Query of the Week #1: Export Phenotypic Data to a File Pinned Featured

Ondrej Klempir DNAnexus Team

Hello everyone!

 

Lately, I have been trying to understand the possibilities of how to write queries for exporting phenotype data from the dnax database. I decided to summarize 4 possibilities of such "queries" in this post. I am aware that there is this documentation page: https://dnanexus.gitbook.io/uk-biobank-rap/working-on-the-research-analysis-platform/accessing-phenotypic-data-as-a-file, which describes some of the methods. However, I wanted to give a closer look at the practical examples. I gave this post the title Query of the week #1, therefore, I have other topics in mind and thought I would like to share them with you. Ideally, I will try to share one post each week.

Let me know in the comments what you think about such a series and I will definitely appreciate your comments and feedback.

 

For this week, let's implement phenotype export in 4 different ways:

- exporting phenotypes directly in Cohort Browser (max. 30k of rows)

- via dx extract dataset

- via Table Exporter app

- and implementing an SQL query in the Spark based JupyterLab

 

I got consistent results using all 4 methods.

 

In my eyes, exporting phenotypes is typically "one time" operation, so the resulting csv can be stored on the dnax permanent storage (UKB RAP project).

 

For demonstration purposes, we are going to create and work with a cohort. Let's focus on participants having the "Age at recruitment" between 50 AND 55, and having not null information about "Volume of brain". This filtering operation in Cohort Browser lowered down the full >500k dataset to less than 10k.

 

I saved the cohort by clicking on the small disk icon.I saved my cohort by clicking on the small "floppy disk" icon.

 

1) Exporting phenotypes directly in Cohort Browser

 

This is the easiest and fastest way. It can be done directly in the Cohort Browser. Just click on the Data Preview tab, and a customizable table will appear. The main limitation is that only about 30,000 rows could be exported. You can add more columns of your interest and later download a csv.

 

Screenshot 2023-02-17 at 13.19.23 

2) dx extract dataset

 

dx extract dataset is a great utility, but you would need to know how to operate command line interface (CLI). This tool is part of dx toolkit. It can also be accessed using the ttyd app.
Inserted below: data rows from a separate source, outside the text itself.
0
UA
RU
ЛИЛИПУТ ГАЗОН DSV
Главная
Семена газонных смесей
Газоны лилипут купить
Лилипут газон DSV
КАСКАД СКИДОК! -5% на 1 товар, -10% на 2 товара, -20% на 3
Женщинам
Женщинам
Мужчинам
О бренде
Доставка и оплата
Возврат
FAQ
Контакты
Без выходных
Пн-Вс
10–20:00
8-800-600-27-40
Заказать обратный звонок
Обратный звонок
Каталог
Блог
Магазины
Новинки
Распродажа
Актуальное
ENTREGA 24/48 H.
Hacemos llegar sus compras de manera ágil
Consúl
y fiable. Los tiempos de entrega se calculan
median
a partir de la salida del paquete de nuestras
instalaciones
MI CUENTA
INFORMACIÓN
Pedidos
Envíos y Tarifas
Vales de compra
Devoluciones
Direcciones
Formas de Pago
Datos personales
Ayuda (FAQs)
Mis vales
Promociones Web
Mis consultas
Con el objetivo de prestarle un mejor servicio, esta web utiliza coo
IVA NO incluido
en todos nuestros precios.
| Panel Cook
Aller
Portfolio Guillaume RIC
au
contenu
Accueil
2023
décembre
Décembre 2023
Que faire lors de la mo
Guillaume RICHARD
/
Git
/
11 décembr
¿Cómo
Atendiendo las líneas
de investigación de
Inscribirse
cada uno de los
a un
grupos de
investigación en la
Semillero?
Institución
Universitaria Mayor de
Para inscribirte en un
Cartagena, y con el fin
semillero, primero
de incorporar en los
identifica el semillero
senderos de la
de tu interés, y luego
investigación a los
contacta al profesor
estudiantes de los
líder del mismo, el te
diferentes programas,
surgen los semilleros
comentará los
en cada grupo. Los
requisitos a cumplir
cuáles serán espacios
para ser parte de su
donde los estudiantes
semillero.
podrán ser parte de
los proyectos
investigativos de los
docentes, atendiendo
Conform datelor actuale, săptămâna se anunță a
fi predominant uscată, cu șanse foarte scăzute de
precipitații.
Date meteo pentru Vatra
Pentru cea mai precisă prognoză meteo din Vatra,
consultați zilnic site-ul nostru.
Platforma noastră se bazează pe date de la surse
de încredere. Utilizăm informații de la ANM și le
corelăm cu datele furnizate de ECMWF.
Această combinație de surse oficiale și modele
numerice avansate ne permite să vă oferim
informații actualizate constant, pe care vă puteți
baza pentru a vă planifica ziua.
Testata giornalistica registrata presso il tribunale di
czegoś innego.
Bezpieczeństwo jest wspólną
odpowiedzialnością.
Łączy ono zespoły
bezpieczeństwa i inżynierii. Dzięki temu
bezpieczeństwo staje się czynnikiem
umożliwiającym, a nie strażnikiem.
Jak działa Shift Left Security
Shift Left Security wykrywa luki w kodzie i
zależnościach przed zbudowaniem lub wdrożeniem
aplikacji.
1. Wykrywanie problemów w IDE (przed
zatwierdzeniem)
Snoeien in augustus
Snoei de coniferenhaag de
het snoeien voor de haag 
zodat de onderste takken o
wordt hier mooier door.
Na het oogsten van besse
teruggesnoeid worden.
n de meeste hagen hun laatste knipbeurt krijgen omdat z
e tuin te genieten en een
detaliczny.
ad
There are great notebooks and documentation for those who would like to learn more

https://github.com/dnanexus/OpenBio/tree/master/dx-toolkit super notebooks

https://documentation.dnanexus.com/user/helpstrings-of-sdk-command-line-utilities#extract_dataset

 

I implemented the following steps:

 

a) dx extract_dataset query_of_the_week_1 --dump-dataset-dictionary

--> which takes our created cohort as input and generates dictionary metadata

 

b) cat query_of_the_week_1.data_dictionary.csv | grep "participant" | grep "Participant ID"

cat query_of_the_week_1.data_dictionary.csv | grep "participant" | grep "Age at recruitment"

cat query_of_the_week_1.data_dictionary.csv | grep "participant" | grep "Volume of brain, grey+white

--> To convert field titles into field names

--> In order to construct our export query

 

c) dx extract_dataset query_of_the_week_1 --fields "participant.eid,participant.p21022,participant.p25010_i2"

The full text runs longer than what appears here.